Trevor James’s Story

In December of 2010, 39-year-old Trevor James fell five feet from a ladder, hit the concrete ground and fractured his skull. He was rushed by air ambulance from his Chilliwack worksite to RCH, one of the 10,000 trauma patients from across BC that the RCH receives every year.


“Everyone tells me how lucky we were.”

It’s amazing how quickly life can fall apart. It can happen to anyone—an accident at work, a car crash, or something as simple as a misplaced step.

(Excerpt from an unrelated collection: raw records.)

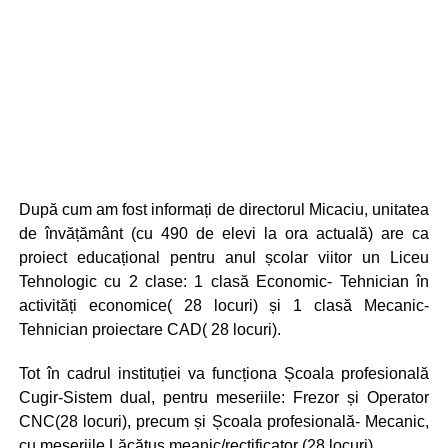
După cum am fost informați de directorul Micaciu, unitatea
de învățământ (cu 490 de elevi la ora actuală) are ca
proiect educațional pentru anul școlar viitor un Liceu
Tehnologic cu 2 clase: 1 clasă Economic- Tehnician în
activități economice( 28 locuri) și 1 clasă Mecanic-
Tehnician proiectare CAD( 28 locuri).
Tot în cadrul instituției va funcționa Școala profesională
Cugir-Sistem dual, pentru meseriile: Frezor și Operator
CNC(28 locuri), precum și Școala profesională- Mecanic,
cu meseriile Lăcătuș meanic/rectificator (28 locuri).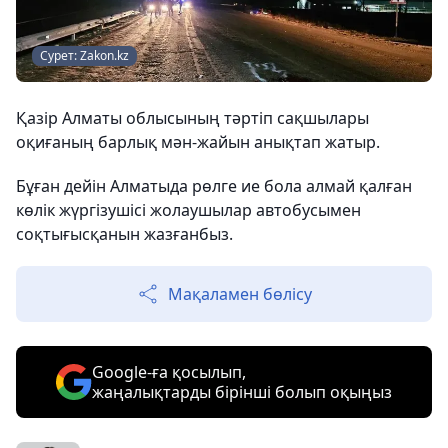
Сурет: Zakon.kz
Қазір Алматы облысының тәртіп сақшылары
оқиғаның барлық мән-жайын анықтап жатыр.
Бұған дейін Алматыда рөлге ие бола алмай қалған
көлік жүргізушісі жолаушылар автобусымен
соқтығысқанын жазғанбыз.
Мақаламен бөлісу
Google-ға қосылып,
жаңалықтарды бірінші болып оқыңыз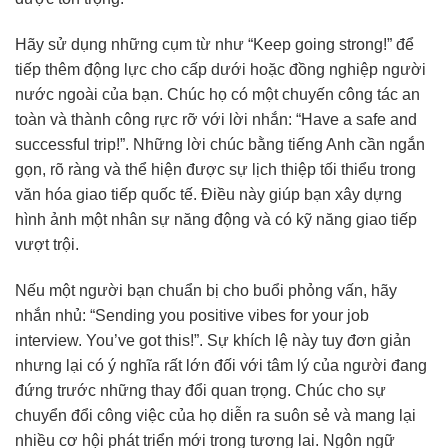
Hãy sử dụng những cụm từ như “Keep going strong!” để
tiếp thêm động lực cho cấp dưới hoặc đồng nghiệp người
nước ngoài của bạn. Chúc họ có một chuyến công tác an
toàn và thành công rực rỡ với lời nhắn: “Have a safe and
successful trip!”. Những lời chúc bằng tiếng Anh cần ngắn
gọn, rõ ràng và thể hiện được sự lịch thiệp tối thiểu trong
văn hóa giao tiếp quốc tế. Điều này giúp bạn xây dựng
hình ảnh một nhân sự năng động và có kỹ năng giao tiếp
vượt trội.
Nếu một người bạn chuẩn bị cho buổi phỏng vấn, hãy
nhắn nhủ: “Sending you positive vibes for your job
interview. You’ve got this!”. Sự khích lệ này tuy đơn giản
nhưng lại có ý nghĩa rất lớn đối với tâm lý của người đang
đứng trước những thay đổi quan trọng. Chúc cho sự
chuyển đổi công việc của họ diễn ra suôn sẻ và mang lại
nhiều cơ hội phát triển mới trong tương lai. Ngôn ngữ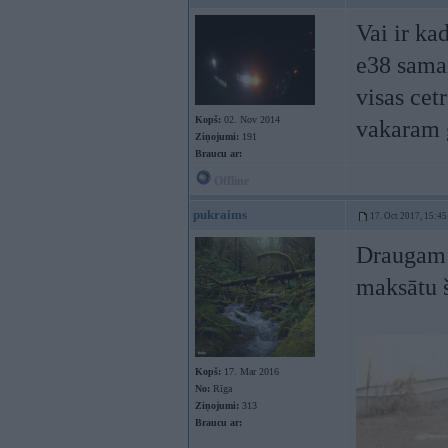
Vai ir ka
e38 samai
visas cet
Kopš:
02. Nov 2014
vakaram 
Ziņojumi:
191
Braucu ar:
Offline
pukraims
17. Oct 2017, 15:45
Draugam s
maksātu š
Kopš:
17. Mar 2016
No:
Rīga
Ziņojumi:
313
Braucu ar: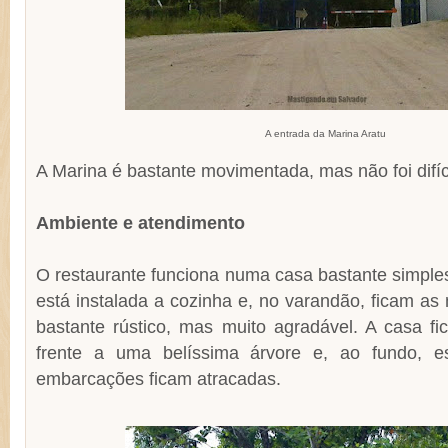
A entrada da Marina Aratu
A Marina é bastante movimentada, mas não foi difíci
Ambiente e atendimento
O restaurante funciona numa casa bastante simples
está instalada a cozinha e, no varandão, ficam a
bastante rústico, mas muito agradável. A casa 
frente a uma belíssima árvore e, ao fundo, 
embarcações ficam atracadas.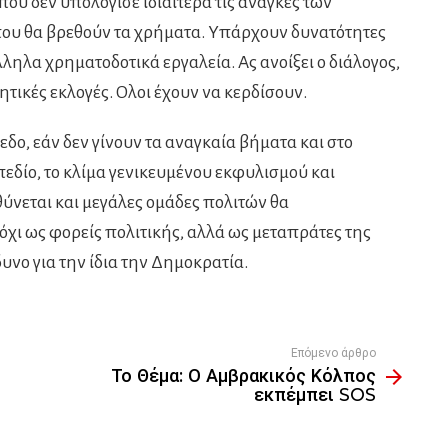
που δεν υπολόγισε ιδιαίτερα τις ανάγκες των
 που θα βρεθούν τα χρήματα. Υπάρχουν δυνατότητες
ληλα χρηματοδοτικά εργαλεία. Ας ανοίξει ο διάλογος,
ητικές εκλογές. Ολοι έχουν να κερδίσουν.
πεδο, εάν δεν γίνουν τα αναγκαία βήματα και στο
 πεδίο, το κλίμα γενικευμένου εκφυλισμού και
ύνεται και μεγάλες ομάδες πολιτών θα
όχι ως φορείς πολιτικής, αλλά ως μεταπράτες της
δυνο για την ίδια την Δημοκρατία.
Επόμενο άρθρο
Το Θέμα: Ο Αμβρακικός Κόλπος
εκπέμπει SOS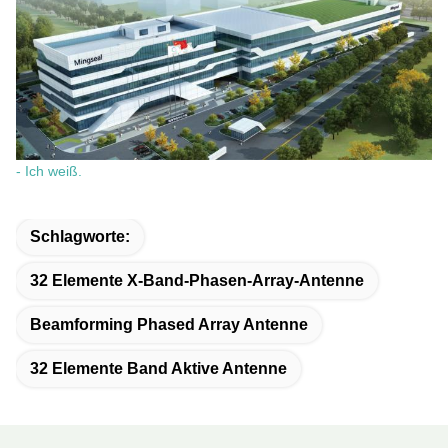
- Ich weiß.
Schlagworte:
32 Elemente X-Band-Phasen-Array-Antenne
Beamforming Phased Array Antenne
32 Elemente Band Aktive Antenne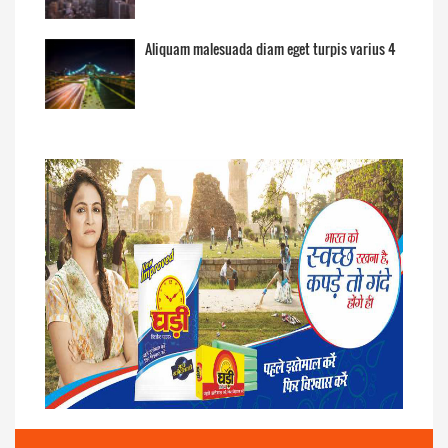
Aliquam malesuada diam eget turpis varius 4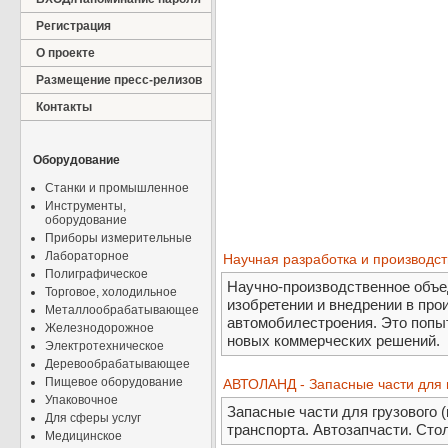
Регистрация
О проекте
Размещение пресс-релизов
Контакты
Оборудование
Станки и промышленное
Инструменты,
оборудование
Приборы измерительные
Лабораторное
Научная разработка и производст
Полиграфическое
Научно-производственное объе
Торговое, холодильное
изобретении и внедрении в про
Металлообрабатывающее
автомобилестроения. Это попыт
Железнодорожное
новых коммерческих решений.
Электротехническое
Деревообрабатывающее
Пищевое оборудование
АВТОЛАНД - Запасные части для 
Упаковочное
Запасные части для грузового 
Для сферы услуг
транспорта. Автозапчасти. Сто
Медицинское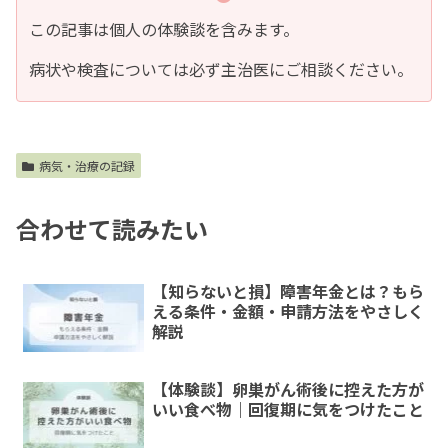
この記事は個人の体験談を含みます。
病状や検査については必ず主治医にご相談ください。
病気・治療の記録
合わせて読みたい
【知らないと損】障害年金とは？もら
える条件・金額・申請方法をやさしく
解説
【体験談】卵巣がん術後に控えた方が
いい食べ物｜回復期に気をつけたこと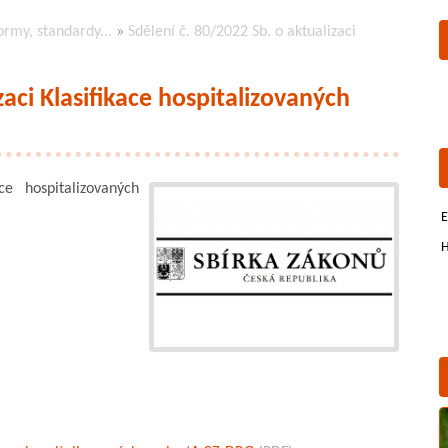
ormy, standardy...
»
Sdělení č. 80/2022 Sb. o aktualizaci
zaci Klasifikace hospitalizovaných
e hospitalizovaných
E
H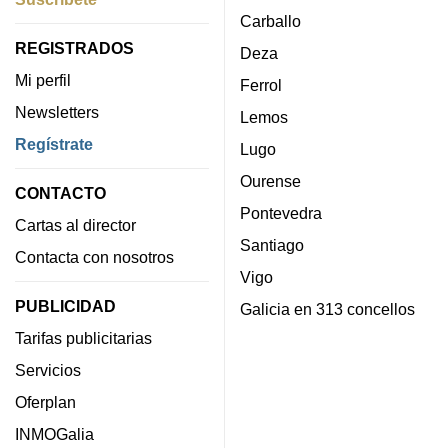
Carballo
REGISTRADOS
Deza
Mi perfil
Ferrol
Newsletters
Lemos
Regístrate
Lugo
Ourense
CONTACTO
Pontevedra
Cartas al director
Santiago
Contacta con nosotros
Vigo
PUBLICIDAD
Galicia en 313 concellos
Tarifas publicitarias
Servicios
Oferplan
INMOGalia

RCH Neurosurgeon Dr. Mike Nikolakis performed a craniotomy on Trevor to remove a blood clot that had formed in his brain. A few days later, Dr. Richard Chan had to remove half of Trevor’s skull, as Trevor was suffering from high brain swelling and pressure.

Trevor spent Christmas in a coma in RCH’s Intensive Care Unit, surrounded by his wife Marnie and their two children, Courtenay, 16, and Colby, 12. He didn’t know if he would make it through or what his condition would be when he woke up.

Trevor woke up on New Year’s Day. Since then, he has put his hard work ethic to work on himself, redeveloping his ability to read, spell, drive and most importantly, tell his family he loves them.

Marnie remembers how differently it might have turned out. She worried “will he even remember me? The kids? Will he be able to speak again? Those are some of the things that passed through my mind during those dark days,” recalls Marnie.

“Everyone told me how lucky we were that he was at Royal Columbian, and that gave me hope.”